Start of SOURCE MATERIAL

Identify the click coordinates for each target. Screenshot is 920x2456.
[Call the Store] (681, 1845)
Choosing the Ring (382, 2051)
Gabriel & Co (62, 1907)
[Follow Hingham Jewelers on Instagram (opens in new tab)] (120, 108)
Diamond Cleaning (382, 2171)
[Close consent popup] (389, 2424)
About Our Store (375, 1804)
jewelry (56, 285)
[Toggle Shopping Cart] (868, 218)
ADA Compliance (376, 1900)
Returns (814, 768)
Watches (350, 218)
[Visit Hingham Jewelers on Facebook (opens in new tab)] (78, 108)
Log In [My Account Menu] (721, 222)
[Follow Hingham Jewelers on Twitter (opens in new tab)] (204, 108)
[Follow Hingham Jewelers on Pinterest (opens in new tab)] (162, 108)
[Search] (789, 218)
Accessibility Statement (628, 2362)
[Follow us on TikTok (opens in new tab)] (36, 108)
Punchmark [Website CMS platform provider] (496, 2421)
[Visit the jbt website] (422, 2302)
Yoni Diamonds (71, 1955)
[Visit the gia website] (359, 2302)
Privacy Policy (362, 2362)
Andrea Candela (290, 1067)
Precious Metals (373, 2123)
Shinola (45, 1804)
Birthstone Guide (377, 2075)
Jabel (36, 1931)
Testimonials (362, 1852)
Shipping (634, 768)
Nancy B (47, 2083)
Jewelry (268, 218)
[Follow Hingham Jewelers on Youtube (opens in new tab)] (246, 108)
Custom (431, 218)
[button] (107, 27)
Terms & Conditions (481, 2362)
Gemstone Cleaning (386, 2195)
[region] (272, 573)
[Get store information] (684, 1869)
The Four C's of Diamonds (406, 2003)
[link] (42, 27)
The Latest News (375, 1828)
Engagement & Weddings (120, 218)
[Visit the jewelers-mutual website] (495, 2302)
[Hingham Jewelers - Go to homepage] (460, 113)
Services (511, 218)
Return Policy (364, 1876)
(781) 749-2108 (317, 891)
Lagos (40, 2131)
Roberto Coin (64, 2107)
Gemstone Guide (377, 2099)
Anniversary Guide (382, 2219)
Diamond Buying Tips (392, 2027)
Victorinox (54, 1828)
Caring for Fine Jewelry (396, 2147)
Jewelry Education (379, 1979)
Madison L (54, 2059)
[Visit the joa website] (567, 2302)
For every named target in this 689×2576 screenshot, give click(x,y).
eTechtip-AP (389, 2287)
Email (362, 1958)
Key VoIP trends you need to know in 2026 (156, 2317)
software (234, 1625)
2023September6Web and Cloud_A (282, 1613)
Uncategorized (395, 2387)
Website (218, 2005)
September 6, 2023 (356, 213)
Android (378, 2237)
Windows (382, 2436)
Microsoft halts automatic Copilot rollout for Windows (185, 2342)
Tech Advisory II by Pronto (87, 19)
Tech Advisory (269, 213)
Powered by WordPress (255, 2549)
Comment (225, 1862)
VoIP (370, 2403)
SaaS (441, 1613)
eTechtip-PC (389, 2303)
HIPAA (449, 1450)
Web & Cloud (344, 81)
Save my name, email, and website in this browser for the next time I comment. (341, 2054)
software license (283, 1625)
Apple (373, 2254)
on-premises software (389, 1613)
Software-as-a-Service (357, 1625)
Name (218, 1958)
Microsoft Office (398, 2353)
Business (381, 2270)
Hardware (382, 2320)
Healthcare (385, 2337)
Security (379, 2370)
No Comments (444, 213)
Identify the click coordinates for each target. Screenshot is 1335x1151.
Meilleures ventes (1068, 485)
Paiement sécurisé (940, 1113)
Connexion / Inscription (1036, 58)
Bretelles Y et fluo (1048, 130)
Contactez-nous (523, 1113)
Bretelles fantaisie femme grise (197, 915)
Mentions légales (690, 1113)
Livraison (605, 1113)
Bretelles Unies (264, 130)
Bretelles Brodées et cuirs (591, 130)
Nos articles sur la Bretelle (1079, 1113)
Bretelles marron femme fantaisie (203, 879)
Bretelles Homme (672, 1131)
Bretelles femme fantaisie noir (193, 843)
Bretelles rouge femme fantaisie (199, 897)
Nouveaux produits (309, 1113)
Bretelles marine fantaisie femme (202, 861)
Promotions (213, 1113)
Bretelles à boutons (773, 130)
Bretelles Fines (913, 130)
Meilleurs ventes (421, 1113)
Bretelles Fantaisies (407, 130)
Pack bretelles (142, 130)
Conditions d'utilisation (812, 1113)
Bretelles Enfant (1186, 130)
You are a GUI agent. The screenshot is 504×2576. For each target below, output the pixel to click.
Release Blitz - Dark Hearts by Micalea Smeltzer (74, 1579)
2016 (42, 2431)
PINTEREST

End of SOURCE MATERIAL

ABOUT THIS EXERCISE:
Every line above should be transcribed exactly.

RESPONSE TO THIS TASK:
Identify the click coordinates for each target. Screenshot is 920x2456.
[Call the Store] (681, 1845)
Choosing the Ring (382, 2051)
Gabriel & Co (62, 1907)
[Follow Hingham Jewelers on Instagram (opens in new tab)] (120, 108)
Diamond Cleaning (382, 2171)
[Close consent popup] (389, 2424)
About Our Store (375, 1804)
jewelry (56, 285)
[Toggle Shopping Cart] (868, 218)
ADA Compliance (376, 1900)
Returns (814, 768)
Watches (350, 218)
[Visit Hingham Jewelers on Facebook (opens in new tab)] (78, 108)
Log In [My Account Menu] (721, 222)
[Follow Hingham Jewelers on Twitter (opens in new tab)] (204, 108)
[Follow Hingham Jewelers on Pinterest (opens in new tab)] (162, 108)
[Search] (789, 218)
Accessibility Statement (628, 2362)
[Follow us on TikTok (opens in new tab)] (36, 108)
Punchmark [Website CMS platform provider] (496, 2421)
[Visit the jbt website] (422, 2302)
Yoni Diamonds (71, 1955)
[Visit the gia website] (359, 2302)
Privacy Policy (362, 2362)
Andrea Candela (290, 1067)
Precious Metals (373, 2123)
Shinola (45, 1804)
Birthstone Guide (377, 2075)
Jabel (36, 1931)
Testimonials (362, 1852)
Shipping (634, 768)
Nancy B (47, 2083)
Jewelry (268, 218)
[Follow Hingham Jewelers on Youtube (opens in new tab)] (246, 108)
Custom (431, 218)
[button] (107, 27)
Terms & Conditions (481, 2362)
Gemstone Cleaning (386, 2195)
[region] (272, 573)
[Get store information] (684, 1869)
The Four C's of Diamonds (406, 2003)
[link] (42, 27)
The Latest News (375, 1828)
Engagement & Weddings (120, 218)
[Visit the jewelers-mutual website] (495, 2302)
[Hingham Jewelers - Go to homepage] (460, 113)
Services (511, 218)
Return Policy (364, 1876)
(781) 749-2108 (317, 891)
Lagos (40, 2131)
Roberto Coin (64, 2107)
Gemstone Guide (377, 2099)
Anniversary Guide (382, 2219)
Diamond Buying Tips (392, 2027)
Victorinox (54, 1828)
Caring for Fine Jewelry (396, 2147)
Jewelry Education (379, 1979)
Madison L (54, 2059)
[Visit the joa website] (567, 2302)
For every named target in this 689×2576 screenshot, give click(x,y).
eTechtip-AP (389, 2287)
Email (362, 1958)
Key VoIP trends you need to know in 2026 (156, 2317)
software (234, 1625)
2023September6Web and Cloud_A (282, 1613)
Uncategorized (395, 2387)
Website (218, 2005)
September 6, 2023 (356, 213)
Android (378, 2237)
Windows (382, 2436)
Microsoft halts automatic Copilot rollout for Windows (185, 2342)
Tech Advisory II by Pronto (87, 19)
Tech Advisory (269, 213)
Powered by WordPress (255, 2549)
Comment (225, 1862)
VoIP (370, 2403)
SaaS (441, 1613)
eTechtip-PC (389, 2303)
HIPAA (449, 1450)
Web & Cloud (344, 81)
Save my name, email, and website in this browser for the next time I comment. (341, 2054)
software license (283, 1625)
Apple (373, 2254)
on-premises software (389, 1613)
Software-as-a-Service (357, 1625)
Name (218, 1958)
Microsoft Office (398, 2353)
Business (381, 2270)
Hardware (382, 2320)
Healthcare (385, 2337)
Security (379, 2370)
No Comments (444, 213)
Identify the click coordinates for each target. Screenshot is 1335x1151.
Meilleures ventes (1068, 485)
Paiement sécurisé (940, 1113)
Connexion / Inscription (1036, 58)
Bretelles Y et fluo (1048, 130)
Contactez-nous (523, 1113)
Bretelles fantaisie femme grise (197, 915)
Mentions légales (690, 1113)
Livraison (605, 1113)
Bretelles Unies (264, 130)
Bretelles Brodées et cuirs (591, 130)
Nos articles sur la Bretelle (1079, 1113)
Bretelles marron femme fantaisie (203, 879)
Bretelles Homme (672, 1131)
Bretelles femme fantaisie noir (193, 843)
Bretelles rouge femme fantaisie (199, 897)
Nouveaux produits (309, 1113)
Bretelles marine fantaisie femme (202, 861)
Promotions (213, 1113)
Bretelles à boutons (773, 130)
Bretelles Fines (913, 130)
Meilleurs ventes (421, 1113)
Bretelles Fantaisies (407, 130)
Pack bretelles (142, 130)
Conditions d'utilisation (812, 1113)
Bretelles Enfant (1186, 130)
You are a GUI agent. The screenshot is 504×2576. For each target below, output the pixel to click.
Release Blitz - Dark Hearts by Micalea Smeltzer (74, 1579)
2016 (42, 2431)
PINTEREST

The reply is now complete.